You would need to replace the project accounts with the ones that are for your system

HIP Exercises

git clone https://github.com/amd/HPCTrainingExamples.git

We assume that you have already allocated resources with salloc

cp -r /project/project_462000125/exercises/AMD/HPCTrainingExamples/ .

salloc -N 1 -p small-g --gpus=1 -t 10:00 -A project_462000125

module load craype-accel-amd-gfx90a
module load PrgEnv-amd
module load rocm

Hipify

We’ll use the same HPCTrainingExamples that were downloaded for the first exercise.

Get a node allocation.

salloc -N 1 --ntasks=1 --gpus=1 -p small-g -A project_462000125 --t 00:10:00`

A batch version of the example is also shown.

Hipify Examples

Exercise 1: Manual code conversion from CUDA to HIP (10 min)

Choose one or more of the CUDA samples in

HPCTrainingExamples/HIPIFY/mini-nbody/cuda

directory. Manually convert it to HIP. Tip: for example, the cudaMalloc will be called hipMalloc.
Some code suggestions include nbody-block.cu, nbody-orig.cu, nbody-soa.cu

You’ll want to compile on the node you’ve been allocated so that hipcc will choose the correct GPU architecture.

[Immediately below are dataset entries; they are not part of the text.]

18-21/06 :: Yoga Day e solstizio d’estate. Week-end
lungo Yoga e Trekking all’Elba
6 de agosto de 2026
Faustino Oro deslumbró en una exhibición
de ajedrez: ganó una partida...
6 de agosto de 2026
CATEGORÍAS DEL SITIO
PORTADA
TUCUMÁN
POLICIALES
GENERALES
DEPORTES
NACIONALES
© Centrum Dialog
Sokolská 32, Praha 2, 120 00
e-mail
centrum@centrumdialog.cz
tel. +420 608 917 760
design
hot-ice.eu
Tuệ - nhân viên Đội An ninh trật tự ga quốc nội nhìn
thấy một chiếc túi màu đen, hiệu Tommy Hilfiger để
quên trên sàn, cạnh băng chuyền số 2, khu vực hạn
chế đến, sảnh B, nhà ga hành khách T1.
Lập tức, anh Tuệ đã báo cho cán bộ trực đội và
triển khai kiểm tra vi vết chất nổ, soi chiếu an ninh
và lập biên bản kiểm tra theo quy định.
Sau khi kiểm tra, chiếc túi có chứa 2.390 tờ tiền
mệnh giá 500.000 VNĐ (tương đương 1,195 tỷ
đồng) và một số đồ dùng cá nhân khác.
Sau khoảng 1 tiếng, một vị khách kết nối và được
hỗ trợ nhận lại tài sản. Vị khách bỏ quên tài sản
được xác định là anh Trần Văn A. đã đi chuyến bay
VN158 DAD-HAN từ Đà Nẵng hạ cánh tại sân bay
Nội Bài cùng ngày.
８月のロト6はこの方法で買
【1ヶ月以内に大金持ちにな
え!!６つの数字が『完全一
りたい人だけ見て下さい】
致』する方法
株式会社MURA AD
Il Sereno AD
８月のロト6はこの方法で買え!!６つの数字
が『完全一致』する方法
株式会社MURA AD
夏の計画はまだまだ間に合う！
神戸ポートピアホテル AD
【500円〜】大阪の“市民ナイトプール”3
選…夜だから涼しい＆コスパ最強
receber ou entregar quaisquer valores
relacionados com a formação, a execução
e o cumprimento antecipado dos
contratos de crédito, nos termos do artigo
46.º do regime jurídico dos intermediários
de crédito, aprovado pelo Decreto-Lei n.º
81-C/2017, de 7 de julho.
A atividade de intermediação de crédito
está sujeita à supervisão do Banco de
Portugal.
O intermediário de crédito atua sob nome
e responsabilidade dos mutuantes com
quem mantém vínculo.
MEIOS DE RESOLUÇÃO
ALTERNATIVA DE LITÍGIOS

hipify-perl nbody-block.cu > nbody-block.cpp
hipify-perl -inplace nbody-block.cu
Now two files are created/modified, the nbody-block.cu.prehip and nbody-block.cu

Exercise 2: Code conversion from CUDA to HIP using HIPify tools (10 min)

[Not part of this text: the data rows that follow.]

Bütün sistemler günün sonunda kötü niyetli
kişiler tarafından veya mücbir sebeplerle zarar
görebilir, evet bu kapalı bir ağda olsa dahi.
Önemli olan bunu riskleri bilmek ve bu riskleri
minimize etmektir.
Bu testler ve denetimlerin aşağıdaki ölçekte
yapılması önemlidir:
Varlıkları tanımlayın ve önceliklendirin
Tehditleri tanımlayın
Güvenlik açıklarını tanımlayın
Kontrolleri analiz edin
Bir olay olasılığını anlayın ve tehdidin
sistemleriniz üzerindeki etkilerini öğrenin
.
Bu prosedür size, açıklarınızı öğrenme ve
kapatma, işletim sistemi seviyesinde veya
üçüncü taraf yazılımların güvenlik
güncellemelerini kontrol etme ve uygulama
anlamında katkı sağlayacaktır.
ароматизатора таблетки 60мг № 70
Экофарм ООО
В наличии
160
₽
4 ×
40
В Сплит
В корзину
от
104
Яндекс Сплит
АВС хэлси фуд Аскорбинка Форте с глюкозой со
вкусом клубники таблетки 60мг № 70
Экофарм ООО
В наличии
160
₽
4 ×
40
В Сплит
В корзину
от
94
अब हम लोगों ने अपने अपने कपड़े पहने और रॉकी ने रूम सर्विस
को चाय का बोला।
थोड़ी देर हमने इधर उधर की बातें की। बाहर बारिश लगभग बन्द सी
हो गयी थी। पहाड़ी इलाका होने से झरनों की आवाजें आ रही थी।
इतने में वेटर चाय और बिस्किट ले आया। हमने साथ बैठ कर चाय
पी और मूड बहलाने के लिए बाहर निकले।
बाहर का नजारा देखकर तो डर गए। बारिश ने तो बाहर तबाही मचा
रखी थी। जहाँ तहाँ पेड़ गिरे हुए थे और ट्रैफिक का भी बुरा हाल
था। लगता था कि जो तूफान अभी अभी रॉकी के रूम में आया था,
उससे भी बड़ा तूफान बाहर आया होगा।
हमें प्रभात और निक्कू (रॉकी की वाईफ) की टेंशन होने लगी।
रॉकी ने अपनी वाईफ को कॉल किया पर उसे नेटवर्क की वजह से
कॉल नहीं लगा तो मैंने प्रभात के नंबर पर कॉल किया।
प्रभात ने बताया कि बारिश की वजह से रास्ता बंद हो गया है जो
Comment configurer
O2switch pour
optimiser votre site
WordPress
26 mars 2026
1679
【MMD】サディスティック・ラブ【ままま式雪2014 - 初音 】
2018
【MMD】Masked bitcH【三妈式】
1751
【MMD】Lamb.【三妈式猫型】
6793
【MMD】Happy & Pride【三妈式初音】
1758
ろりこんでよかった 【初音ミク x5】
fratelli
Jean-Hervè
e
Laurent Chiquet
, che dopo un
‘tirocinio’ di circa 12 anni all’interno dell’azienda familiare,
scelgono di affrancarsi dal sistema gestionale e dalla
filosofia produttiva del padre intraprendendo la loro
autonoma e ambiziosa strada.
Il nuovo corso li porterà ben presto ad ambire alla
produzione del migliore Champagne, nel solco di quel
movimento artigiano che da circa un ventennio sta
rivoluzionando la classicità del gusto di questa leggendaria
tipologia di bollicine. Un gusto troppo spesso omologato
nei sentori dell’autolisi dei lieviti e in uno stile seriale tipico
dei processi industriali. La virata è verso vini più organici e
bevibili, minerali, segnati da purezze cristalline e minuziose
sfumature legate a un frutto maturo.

Use the hipify-perl script to “hipify” the CUDA samples you used to manually convert to HIP in Exercise 1. hipify-perl is in $ROCM_PATH/hip/bin directory and should be in your path.

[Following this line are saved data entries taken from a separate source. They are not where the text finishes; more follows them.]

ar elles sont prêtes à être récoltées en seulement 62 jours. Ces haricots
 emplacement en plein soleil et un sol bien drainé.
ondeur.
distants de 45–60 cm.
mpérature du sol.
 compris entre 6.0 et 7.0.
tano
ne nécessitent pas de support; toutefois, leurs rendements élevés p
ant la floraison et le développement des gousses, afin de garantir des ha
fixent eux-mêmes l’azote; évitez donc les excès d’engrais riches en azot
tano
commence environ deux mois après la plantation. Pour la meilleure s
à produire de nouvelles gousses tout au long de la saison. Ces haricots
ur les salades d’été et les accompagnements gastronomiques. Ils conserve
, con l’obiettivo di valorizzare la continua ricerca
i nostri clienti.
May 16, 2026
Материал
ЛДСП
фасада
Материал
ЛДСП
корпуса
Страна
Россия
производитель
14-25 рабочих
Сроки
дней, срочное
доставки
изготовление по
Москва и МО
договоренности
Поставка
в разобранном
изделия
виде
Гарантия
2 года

First test the conversion to see what will be converted

hipify-perl -no-output -print-stats nbody-orig.cu

You'll see the statistics of HIP APIs that will be generated.

[HIPIFY] info: file 'nbody-orig.cu' statisitics:
  CONVERTED refs count: 10
  TOTAL lines of code: 91
  WARNINGS: 0
[HIPIFY] info: CONVERTED refs by names:
  cudaFree => hipFree: 1
  cudaMalloc => hipMalloc: 1
  cudaMemcpy => hipMemcpy: 2
  cudaMemcpyDeviceToHost => hipMemcpyDeviceToHost: 1
  cudaMemcpyHostToDevice => hipMemcpyHostToDevice: 1

hipify-perl is in $ROCM_PATH/hip/bin directory and should be in your path. In some versions of ROCm, the script is called hipify-perl.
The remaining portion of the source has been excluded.